Inclusion et handicap: les sociétés progressent graduellement
Que le handicap soit physique, intellectuel, sensoriel ou mental, il reste mal compris par les employeurs. Cependant, il existe des adaptations et des ressources pour soutenir les employés handicapés, à condition que l'entreprise s'engage sincèrement à les recruter et à les garder au travail.
Par Marie Dupont
La majorité des employeurs, soit 67%, trouvent compliqué le recrutement de travailleurs handicapés. Cependant, 35% d'entre eux pensent que l'intégration de ces personnes est un objectif majeur pour les sociétés, un chiffre en hausse de 7% par rapport à 2021. Ces données, provenant de l'étude Agefiph – Ifop de décembre 2022, illustrent l'opposition entre le désir d'inclusion et les obstacles, qu'ils soient perçus ou réels, à l'intégration des personnes handicapées en milieu professionnel.
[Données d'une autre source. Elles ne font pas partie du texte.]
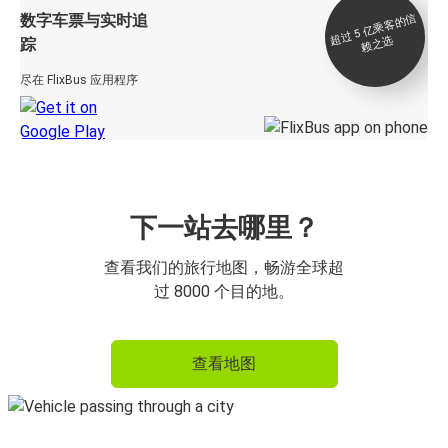
数字车票与实时追
过 5
亿
乘
客
的
信
赖
之
超
选
踪
尽在 FlixBus 应用程序
下一站去哪里？
查看我们的旅行地图，畅游全球超
过 8000 个目的地。
查看地图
Selon les chiffres de la Dares (Direction de l'animation de la recherche, des études et des statistiques), le taux d'emploi direct pour 2021 est de 3,5 %. Cela se produit alors que, depuis 1987, les entreprises avec plus de 20 employés sont tenues par la loi d'avoir 6 % de leur personnel composé de travailleurs handicapés. Si un employeur ne se conforme pas à cette réglementation, une cotisation annuelle doit être versée à l'Agefiph, l'organisation chargée de gérer les fonds pour l'intégration professionnelle des personnes handicapées.
En réalité, lorsqu'on est confronté à une éventuelle discrimination lors de l'embauche, on se demande naturellement s'il faut mentionner son handicap ou non. "Cela dépend essentiellement de la politique de l'entreprise. Plus cette dernière met en place des initiatives de communication pour favoriser l'inclusion, plus l'employé se sentira à l'aise pour s'exprimer", déclare Dr Iliopoulos, directrice médicale adjointe de l'association Arihm Conseil. Au-delà des quotas, idéalement, les entreprises cherchent à créer des environnements de travail où les employés se sentent tout aussi à l'aise pour discuter de leur handicap ou pour garder le silence à ce sujet.
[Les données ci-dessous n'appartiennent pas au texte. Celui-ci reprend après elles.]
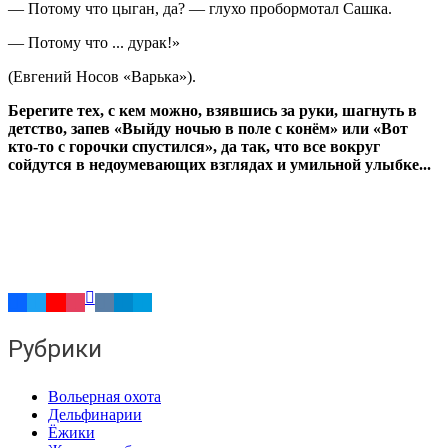
— Потому что цыган, да? — глухо пробормотал Сашка.
— Потому что ... дурак!»
(Евгений Носов «Варька»).
Берегите тех, с кем можно, взявшись за руки, шагнуть в
детство, запев «Выйду ночью в поле с конём» или «Вот
кто-то с горочки спустился», да так, что все вокруг
сойдутся в недоумевающих взглядах и умильной улыбке...
Рубрики
Вольерная охота
Дельфинарии
Ёжики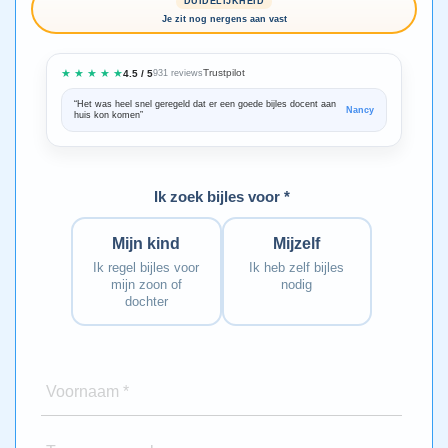
DUIDELIJKHEID
Je zit nog nergens aan vast
★ ★ ★ ★ ★
Trustpilot
4.5 / 5
931 reviews
“Het was heel snel geregeld dat er een goede bijles docent aan
“We zijn ze
Nancy
huis kon komen”
Bedankt voo
Ik zoek bijles voor *
Mijn kind
Mijzelf
Ik regel bijles voor
Ik heb zelf bijles
mijn zoon of
nodig
dochter
Voornaam *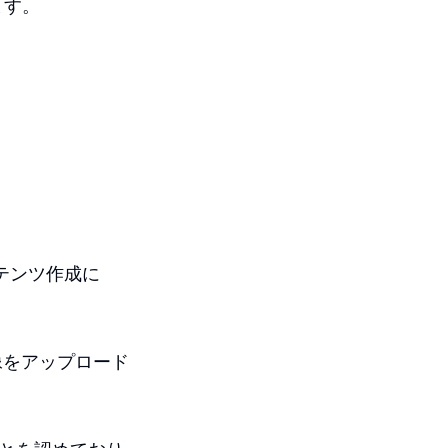
ます。
ンテンツ作成に
画像をアップロード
Des ressources et des ajustements
D'après le baromètre Agefiph – Ifop, deux tiers des responsables de recrutement pensent qu'un spécialiste du handicap en entreprise est crucial pour favoriser l'inclusion des employés en situation de handicap. Ces experts, généralement liés à la mission handicap des départements des ressources humaines, facilitent l'adaptation du poste de travail, tout en identifiant et prévenant les incapacités. "Nous intervenons sur divers aspects comme les transports, l'accès aux installations, l'ergonomie du travail, les heures de travail, et l'assistance à l'acquisition d'équipements tels que des chaises roulantes ou des prothèses," explique Yamina Segeon, responsable de la lutte contre la discrimination au CNFPT, une institution de formation pour les fonctionnaires qui compte plus de 10% de personnes handicapées parmi ses employés.
Plus une société met en œuvre des initiatives de communication pour promouvoir l'inclusion, plus il sera facile pour l'employé de s'exprimer. C'est ce que déclare Dr Iliopoulos, la Directrice médicale adjointe de l'association Arihm Conseil qui soutient les individus.
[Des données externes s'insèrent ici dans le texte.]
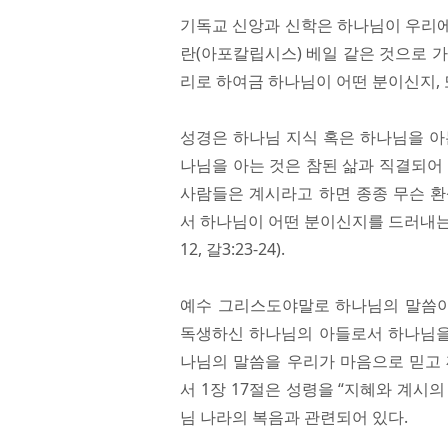
기독교 신앙과 신학은 하나님이 우리에
란(아포칼립시스) 베일 같은 것으로 
리로 하여금 하나님이 어떤 분이신지,
성경은 하나님 지식 혹은 하나님을 아는 것
나님을 아는 것은 참된 삶과 직결되어 있고(
사람들은 계시라고 하면 종종 무슨 환
서 하나님이 어떤 분이신지를 드러내는 궁극
12, 갈3:23-24).
예수 그리스도야말로 하나님의 말씀이요(
독생하신 하나님의 아들로서 하나님을 
나님의 말씀을 우리가 마음으로 믿고 
서 1장 17절은 성령을 “지혜와 계시
님 나라의 복음과 관련되어 있다.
Les entreprises peuvent bénéficier d'un soutien financier pour aider à l'inclusion des personnes handicapées. Les entreprises privées peuvent demander de l'aide à l'Agefiph, tandis que le secteur public peut solliciter le FIPHFP (Fonds pour l'insertion des personnes handicapées de la fonction publique). "Chaque année, nous concluons un accord avec le FIPHFP, dépensant environ un million d'euros pour soutenir nos employés handicapés", affirme Yamina Segeon. Les entreprises et leurs employés peuvent également obtenir des conseils sur des sujets spécifiques grâce à des organisations comme Arihm Conseil, qui se spécialise dans les handicaps psychiques, cognitifs et mentaux, un domaine du handicap encore largement méconnu.
En plus des ressources mises à disposition des employeurs, l'organisation soutient les employés handicapés dans l'ajustement de leur environnement de travail ou de leur planification, grâce à l'accompagnement et des outils de gestion du temps et d'organisation. "Nous ne prenons pas la place du médecin personnel, cependant nous intervenons au premier plan pour les soutenir à reprendre leur traitement si celui-ci a été interrompu. Ils nous écoutent parce que nous sommes impartiaux et ils se sentent à l'aise avec nous", déclare le Dr Iliopoulos.
Construire des équipes diversifiées
L'intégration ne se limite pas seulement à l'adaptation du travail et du temps de travail, mais comprend également la formation des équipes, du personnel d'embauche aux gestionnaires. L'objectif principal est d'empêcher toute discrimination lors du recrutement, tout en sensibilisant à la diversité des individus et en établissant un système de travail qui convient à tous. « En tant qu'organisme de formation agréé, nous organisons des formations selon les besoins des entreprises, sur des sujets spécifiques pour leur fournir les moyens de mieux gérer le handicap », déclare la directrice médicale adjointe d'Arihm Conseil.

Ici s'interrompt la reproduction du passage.